- Wednesday, June 29, 2016

FOREIGN AGENT

By Brad Thor

Atria/Emily Bestler Books, $27.99, 435 pages

Brad Thor always packs into his thrillers more fast-paced action and particularly clever twists and turns of riveting suspense than just about anyone else writing in this genre. He’s remarkably adept at keeping the reader on edge, wondering what could possibly come next and where it’s all going to lead. You can’t seem to turn the pages fast enough as you anxiously anticipate what you might discover at the ending.

Each time I finish one of his thrillers I just know I’ll have to wait probably a year before reading another anywhere near as good and that it, too, will probably be by him. With this prolific author — 16 books so far, closing in on 12 million copies in print — you can be sure another is in the works. He’s produced a best-selling novel every year beginning in 2002 — and two in 2013.

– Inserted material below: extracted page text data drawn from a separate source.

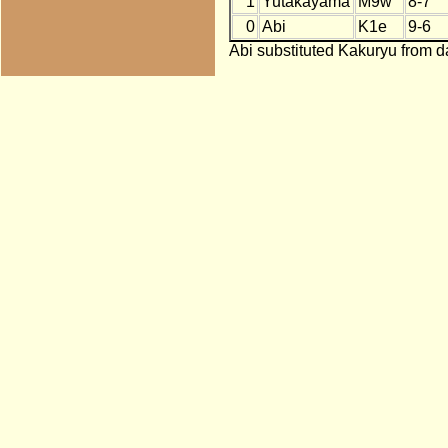
1
Yutakayama
M9w
8-7
0
Abi
K1e
9-6
Abi substituted Kakuryu from da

“Foreign Agent” is the 15th novel in Mr. Thor’s Scot Harvath series. While there is, naturally, a chronological order to the series, each story also stands on its own so it doesn’t matter if you read this one or some other one first.

A former U.S. Navy SEAL with incredible skills and wide-ranging experience in espionage who has time and again proven himself effective handling challenging undertakings around the world, Harvath works with the CIA and is directly involved with the president of the United States. But he does so through a very private intelligence operation headed by an icon of U.S. intelligence.

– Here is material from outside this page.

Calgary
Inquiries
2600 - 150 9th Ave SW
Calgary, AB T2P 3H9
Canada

The naive, the weak and timid and those who see our country as being as much a part of the problem as it is the solution would go ballistic and work to destroy the president politically and ruin everything if they ever realized the extent of the tough, beyond-top-secret actions he has launched against the terrorists that stretch the boundaries of what is legally permitted.

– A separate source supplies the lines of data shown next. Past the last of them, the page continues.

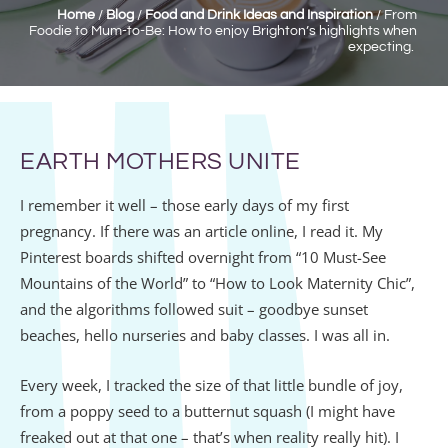
Home
/
Blog
/
Food and Drink Ideas and Inspiration
/
From
Foodie to Mum-to-Be: How to enjoy Brighton’s highlights when
expecting.
EARTH MOTHERS UNITE
I remember it well – those early days of my first
pregnancy. If there was an article online, I read it. My
Pinterest boards shifted overnight from “10 Must-See
Mountains of the World” to “How to Look Maternity Chic”,
and the algorithms followed suit – goodbye sunset
beaches, hello nurseries and baby classes. I was all in.
Every week, I tracked the size of that little bundle of joy,
from a poppy seed to a butternut squash (I might have
freaked out at that one – that’s when reality really hit). I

To enable the president and the top leadership of the CIA to have plausible deniability, the private intelligence operation gives Scot Harvath a very wide leash and very broad discretion and sets him loose to terrorize the terrorists, unleashing a secretive full fury of American vengeance to cripple their effectiveness and eliminate their operatives.

Harvath is, in effect, the president’s personal secret weapon in the highly unconventional war that he knows he must wage to counter and ultimately defeat the terrorists who threaten America. If you’re acquainted with Vince Flynn’s Mitch Rapp or Tom Clancy’s Jack Ryan but not Brad Thor’s Scot Harvath, you will want to be, and you’ll find yourself cheering him on with equally great enthusiasm.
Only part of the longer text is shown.